From Fred Itua, Abuja
TWO weeks after the Senate received the 2013 audit report of the Nigeria Extractive Industry Transparency Initiative (NEITI), the Upper Legislative Chamber, yesterday, commenced probe into $3.8billion and N358.3 billion which stood as outstanding revenue from the Nigeria National Petroleum Corporation (NNPC) and its subsidiaries in 2013.
Announcing the setting up of a nine-man adhoc committee to probe the non-remitted revenues, after the Senate grilled the executive secretary of NEITI, Mr. Waziri Adio for over two hours, Bukola Saraki said members selected will re-examine the financial processes and the fiscal audit report of NEITI.
He also mandated the committee to look into the financial loss and leakages of government in all its ramifications and come up with remedial measures and sanctions where necessary. “Of course, more importantly, any relevant legislative action that would be required to block all forms of leakages should be explored,” he saidd.
Members of the committee include Tayo Alasoadura, who is the chairman of Petroleum Upstream; Senator Bassey Akpan, who is the Chairman of Gas; Andy Uba, Chairman of Public Accounts; John Enoh, Chairman of Committee on Finance; Jibrin Barau, Chairman of Petroleum Downstream and Chukwuka Utazi, Chairman of Committee on Anti- Corruption.
Other members are Kabir Marafa, Solomon Adeola and Bukar Mustapha.
The committee will be chaired by Barau, with Uba as the vice chairman. The committee has four weeks to complete its assignment and report back to the Senate.
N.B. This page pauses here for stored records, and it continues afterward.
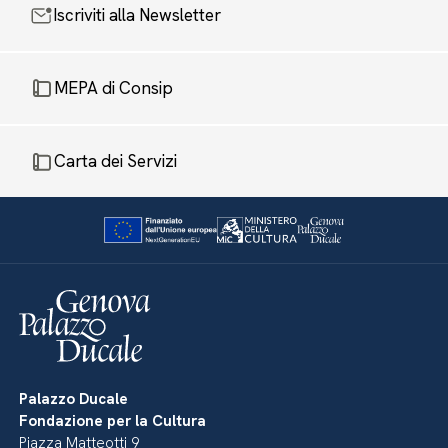
Iscriviti alla Newsletter
MEPA di Consip
Carta dei Servizi
Palazzo Ducale
Fondazione per la Cultura
Piazza Matteotti 9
In his earlier remarks, while briefing the Senate, NEITI boss, Adio told lawmakers: “In 2013, the federation made N33.8 billion from the solid minerals sector. This was 37 per cent increase in what the country made in 2012, but there are some issues that also jumped out of this audit report. About 91 per cent of the total production for 2013 came from limestone, granite and laterite.
“About 5.8 per cent of the production for that year came from sand which means the only portion remaining is 3 per cent which was for gold and some other things. The revenue from cement company alone constituted 88 per cent of the payment for 2013. Another issue that came out from the solid minerals report is that the potential of that sector is not fully optimised by the country.
“In 2013, that sector contributed 0.13 per cent to our GDP as compared to the 5 per cent that (it) used to contribute in 1960s. Also, that sector contributed 0.09 per cent to total export for 2013. This could be seen as good and bad. The good part is that for the previous year, the contribution was 0.02 per cent.
“So, we made some progress, but despite the enormous capacity of that sector for jobs, for growth, for development and the fact that everywhere in this country had one mineral resources or the other we have not taken full advantage of it.”